Saioa Goitia es una de las dos mitades que, durante quince años, han formado parte de Sophie et Voilà, una firma de moda nupcial que ofrece prendas de colección totalmente personalizables. Ella, que proviene del mundo de la empresa, asumió el puesto de CEO seis años más tarde de que Sofía Arribas fundara la marca en 2010. Llevaban trabajando juntas mucho tiempo y habían formado el tándem perfecto, hasta que decidieron tomar rumbos diferentes: Sofía fundó Arribas Garamendi; Saioa se quedó al frente de la firma. Y esto, lógicamente, se traduce en un cambio. Bueno, en muchos.
Si en la pasada edición de Barcelona Bridal Fashion Week sorprendieron con un desfile a puerta cerrada, en el que no hubo ni móviles ni cámaras, en esta ocasión han presentado, por primera vez, su propuesta ready-to-wear. "Ha sido una evolución natural de la marca. Desde hace tiempo sentíamos la necesidad de convertir Sophie et Voilà en una firma de moda que también abarcara la calle. Después de dos años, podemos decir que el mercado ha respondido y ha entendido que SEV es una marca de moda que, además, hace vestidos de novia", nos explica Saioa. Y aunque es la primera vez que presentan este tipo de diseños en España, lo cierto es que ya han presentado varias temporadas en París.
Una de las cosas que más llama la atención de esta colección es que los diseños no se aglutinan bajo un nombre concreto. Son una sucesión de prendas inspiradas, tal como asegura la diseñadora, "en el arte contemporáneo, la arquitectura, la cultura vasco-francesa, la vida urbana de mujeres, creando una estética minimalista, estructurada y sofisticada". Todas son muy versátiles. Hay vestidos y pantalones que permiten jugar y crear looks en clave casual que luego es fácil transformar para un evento.
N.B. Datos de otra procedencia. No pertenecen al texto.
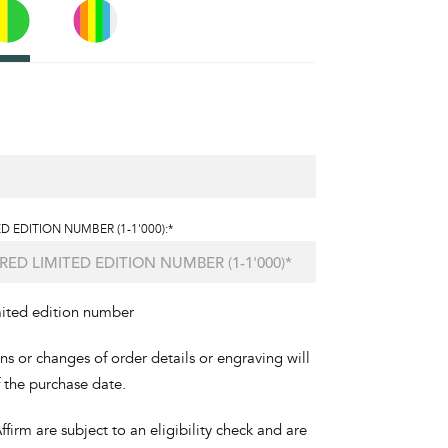
D EDITION NUMBER (1-1'000):*
mited edition number
ons or changes of order details or engraving will
f the purchase date.
irm are subject to an eligibility check and are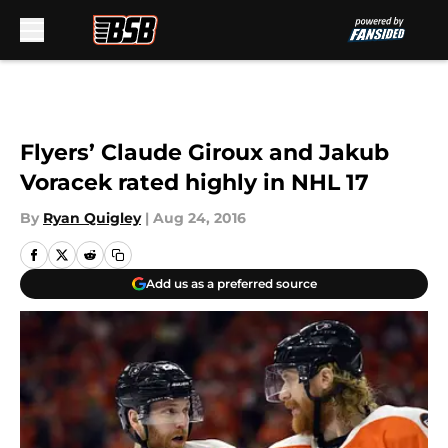
Skip to main content
Flyers’ Claude Giroux and Jakub
Voracek rated highly in NHL 17
By
Ryan Quigley
|
Aug 24, 2016
Add us as a preferred source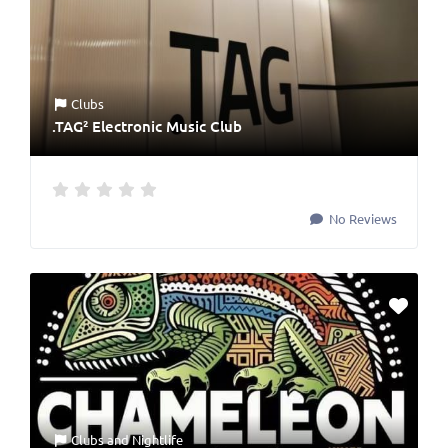
Clubs
.TAG² Electronic Music Club
No Reviews
Clubs
and
Nightlife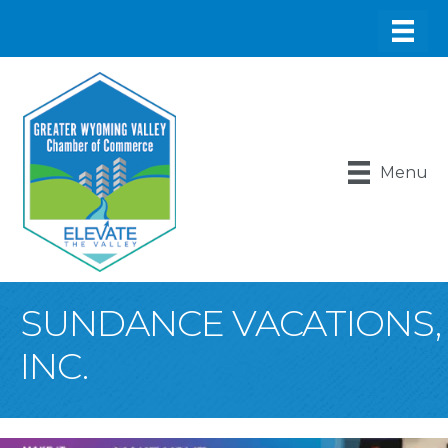
Menu
SUNDANCE VACATIONS,
INC.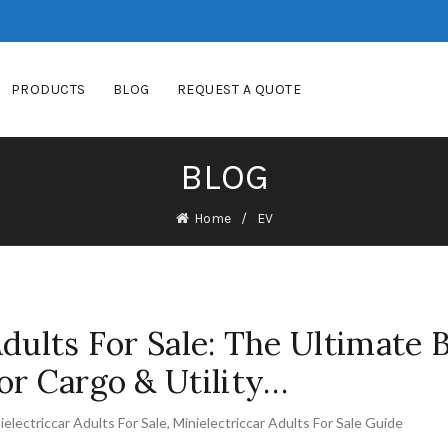
PRODUCTS
BLOG
REQUEST A QUOTE
BLOG
Home
EV
Adults For Sale: The Ultimate 
or Cargo & Utility…
ielectriccar Adults For Sale
,
Minielectriccar Adults For Sale Guide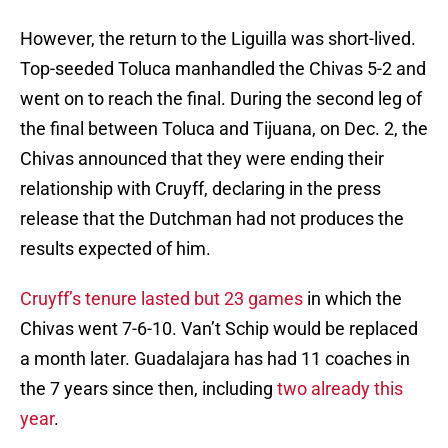
However, the return to the Liguilla was short-lived.
Top-seeded Toluca manhandled the Chivas 5-2 and
went on to reach the final. During the second leg of
the final between Toluca and Tijuana, on Dec. 2, the
Chivas announced that they were ending their
relationship with Cruyff, declaring in the press
release that the Dutchman had not produces the
results expected of him.
Cruyff’s tenure lasted but 23 games
in which the
Chivas went 7-6-10. Van’t Schip would be replaced
a month later. Guadalajara has had 11 coaches in
the 7 years since then, including
two already this
year
.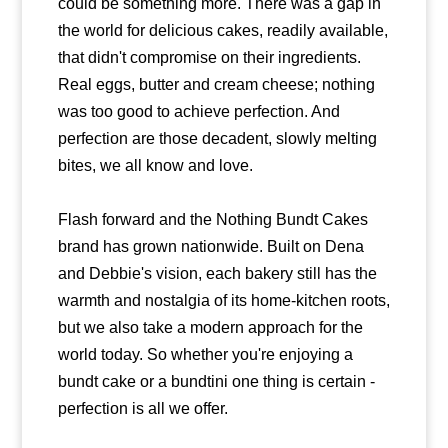
could be something more. There was a gap in
the world for delicious cakes, readily available,
that didn't compromise on their ingredients.
Real eggs, butter and cream cheese; nothing
was too good to achieve perfection. And
perfection are those decadent, slowly melting
bites, we all know and love.
Flash forward and the Nothing Bundt Cakes
brand has grown nationwide. Built on Dena
and Debbie's vision, each bakery still has the
warmth and nostalgia of its home-kitchen roots,
but we also take a modern approach for the
world today. So whether you're enjoying a
bundt cake or a bundtini one thing is certain -
perfection is all we offer.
Abrigos que rozan el suelo, faldas que se cortan muy por encima de las rodillas, camisas totalmente transparentes que abrazan el cuerpo. Todas son minimalistas. "Es la esencia de la casa; la narrativa sigue siendo la misma, pero en color". Todas en tonos otoñales, con predominio de verdes y marrones, aunque hay espacio para el azul noche, el burdeos, el negro y el dorado. ¿El cierre? Dos novias. La vuelta a las raíces.